The witnesses for the prosecution all arose to testify against Reed like the spirits from Virgil’s world of the dead. Though they were still alive, they seemed more like spirits to him: insubstantial, unreal. The woman from the bridge identified him as the shifty-looking person who had asked her what time the schools came out; the Indian waiter and the landlord of the pub told how agitated Reed had looked and acted that evening; other people had spotted him in the street, apparently following the murdered girl and her friend. Mr. Hakim was there to tell the court what kind of videos Reed had rented lately—including School’s Out—and even Bill told how his colleague used to make remarks about the schoolgirls passing by: “You know, he’d get all excited about glimpsing a bit of black knicker when the wind blew their skirts up. It just seemed like a bit of a lark. I thought nothing of it at the time.” Then he shrugged and gave Reed a pitying look.
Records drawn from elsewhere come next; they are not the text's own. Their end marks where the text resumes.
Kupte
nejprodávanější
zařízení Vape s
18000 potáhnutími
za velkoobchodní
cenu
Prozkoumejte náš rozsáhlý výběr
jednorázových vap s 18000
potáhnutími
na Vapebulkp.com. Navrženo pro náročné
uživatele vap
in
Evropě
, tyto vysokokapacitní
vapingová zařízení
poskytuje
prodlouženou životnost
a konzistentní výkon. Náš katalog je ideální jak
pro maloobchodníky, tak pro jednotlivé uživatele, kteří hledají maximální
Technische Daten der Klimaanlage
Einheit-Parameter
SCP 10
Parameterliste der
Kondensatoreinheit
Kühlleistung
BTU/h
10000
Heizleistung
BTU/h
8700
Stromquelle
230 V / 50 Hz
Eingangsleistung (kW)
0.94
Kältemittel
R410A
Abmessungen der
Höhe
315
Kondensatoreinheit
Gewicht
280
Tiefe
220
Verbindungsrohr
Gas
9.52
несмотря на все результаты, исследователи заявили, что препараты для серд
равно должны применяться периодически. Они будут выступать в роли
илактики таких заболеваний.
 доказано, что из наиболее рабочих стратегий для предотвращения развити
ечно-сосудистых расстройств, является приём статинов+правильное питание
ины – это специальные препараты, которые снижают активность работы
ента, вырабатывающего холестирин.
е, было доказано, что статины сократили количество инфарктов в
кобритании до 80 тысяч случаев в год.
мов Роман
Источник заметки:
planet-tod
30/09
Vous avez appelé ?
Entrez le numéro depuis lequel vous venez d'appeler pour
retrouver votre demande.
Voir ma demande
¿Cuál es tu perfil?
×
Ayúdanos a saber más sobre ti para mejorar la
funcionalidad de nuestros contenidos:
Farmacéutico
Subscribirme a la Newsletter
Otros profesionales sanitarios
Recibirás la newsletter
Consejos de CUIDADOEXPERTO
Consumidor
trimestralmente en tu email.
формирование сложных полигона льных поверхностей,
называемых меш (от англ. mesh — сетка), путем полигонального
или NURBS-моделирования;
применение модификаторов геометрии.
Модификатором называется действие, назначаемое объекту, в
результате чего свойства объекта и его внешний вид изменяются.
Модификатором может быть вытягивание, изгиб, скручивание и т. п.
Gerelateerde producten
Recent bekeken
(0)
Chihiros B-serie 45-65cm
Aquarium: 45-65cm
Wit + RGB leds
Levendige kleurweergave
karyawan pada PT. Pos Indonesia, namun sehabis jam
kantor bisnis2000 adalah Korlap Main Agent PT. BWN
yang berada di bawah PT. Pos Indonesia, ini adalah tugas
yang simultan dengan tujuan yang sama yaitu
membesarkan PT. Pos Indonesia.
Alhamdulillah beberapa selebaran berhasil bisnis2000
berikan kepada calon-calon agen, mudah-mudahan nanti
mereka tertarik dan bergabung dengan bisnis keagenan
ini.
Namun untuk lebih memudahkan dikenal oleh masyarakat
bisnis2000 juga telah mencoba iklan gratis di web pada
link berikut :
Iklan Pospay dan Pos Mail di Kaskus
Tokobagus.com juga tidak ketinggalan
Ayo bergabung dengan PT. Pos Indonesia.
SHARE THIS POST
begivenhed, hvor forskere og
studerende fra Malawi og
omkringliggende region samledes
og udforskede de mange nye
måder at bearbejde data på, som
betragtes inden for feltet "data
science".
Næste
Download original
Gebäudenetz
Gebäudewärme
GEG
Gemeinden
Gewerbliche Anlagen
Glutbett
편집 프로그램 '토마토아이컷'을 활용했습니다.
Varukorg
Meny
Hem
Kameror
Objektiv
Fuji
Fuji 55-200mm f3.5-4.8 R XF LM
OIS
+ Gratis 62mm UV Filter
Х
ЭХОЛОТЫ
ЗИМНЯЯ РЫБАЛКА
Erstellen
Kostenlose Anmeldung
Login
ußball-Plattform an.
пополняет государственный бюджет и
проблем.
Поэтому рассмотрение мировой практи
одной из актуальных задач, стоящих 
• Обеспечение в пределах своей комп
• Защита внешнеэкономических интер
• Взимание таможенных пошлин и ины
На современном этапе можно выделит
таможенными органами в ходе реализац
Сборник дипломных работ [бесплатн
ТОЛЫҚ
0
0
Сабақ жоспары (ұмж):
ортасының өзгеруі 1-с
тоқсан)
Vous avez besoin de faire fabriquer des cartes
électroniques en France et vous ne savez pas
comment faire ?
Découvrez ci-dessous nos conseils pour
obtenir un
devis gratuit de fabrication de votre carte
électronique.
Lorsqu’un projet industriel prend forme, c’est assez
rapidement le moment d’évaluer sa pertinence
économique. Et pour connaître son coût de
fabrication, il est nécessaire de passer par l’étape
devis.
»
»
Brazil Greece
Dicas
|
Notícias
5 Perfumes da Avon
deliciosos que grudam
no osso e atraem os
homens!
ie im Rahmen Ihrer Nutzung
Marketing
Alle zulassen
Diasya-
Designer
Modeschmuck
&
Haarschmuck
And as if all that weren’t enough, there was Maggie, a shabby Dido, refusing to look at him as she told the court of the way he had abused and abandoned her.
Towards the end of the prosecution case, even Reed’s barrister was beginning to look depressed. He did his best in cross-examination, but the damnedest thing was that they were all telling the truth, or their versions of it. Yes, Mr. Hakim admitted, other people had rented the same videos. Yes, he might have even watched some of them himself. But the fact remained that the man on trial was Terence J. Reed, and Reed had recently rented a video called School’s Out, the kind of thing, ladies and gentlemen of the jury, that you wouldn’t want to find your husbands or sons watching.